What you return must be the full listing, word for word, with no images in it.
^^^^^^^^^^^^^^^^
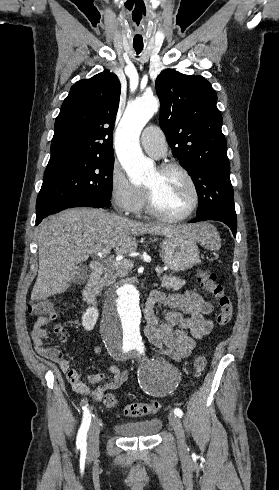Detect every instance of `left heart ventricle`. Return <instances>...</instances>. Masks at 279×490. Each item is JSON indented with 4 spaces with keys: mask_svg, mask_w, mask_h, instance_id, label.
I'll return each mask as SVG.
<instances>
[{
    "mask_svg": "<svg viewBox=\"0 0 279 490\" xmlns=\"http://www.w3.org/2000/svg\"><path fill=\"white\" fill-rule=\"evenodd\" d=\"M147 187L157 207L169 215L184 212L191 204L193 193L185 177L178 172H160L156 170L149 178Z\"/></svg>",
    "mask_w": 279,
    "mask_h": 490,
    "instance_id": "left-heart-ventricle-1",
    "label": "left heart ventricle"
}]
</instances>
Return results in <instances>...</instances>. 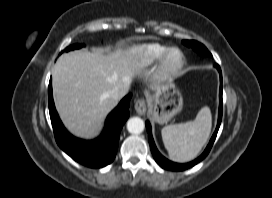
^^^^^^^^^^^^^^^^
### Your solution
Detect every instance of `left heart ventricle`. Return <instances>...</instances>. Masks at 279×490. Each item is JSON indented with 4 spaces with keys: mask_svg, mask_w, mask_h, instance_id, label.
I'll return each mask as SVG.
<instances>
[{
    "mask_svg": "<svg viewBox=\"0 0 279 490\" xmlns=\"http://www.w3.org/2000/svg\"><path fill=\"white\" fill-rule=\"evenodd\" d=\"M147 187L157 207L169 215L184 212L191 204L193 193L185 177L178 172H160L156 170L149 178Z\"/></svg>",
    "mask_w": 279,
    "mask_h": 490,
    "instance_id": "left-heart-ventricle-1",
    "label": "left heart ventricle"
}]
</instances>
Return results in <instances>...</instances>. 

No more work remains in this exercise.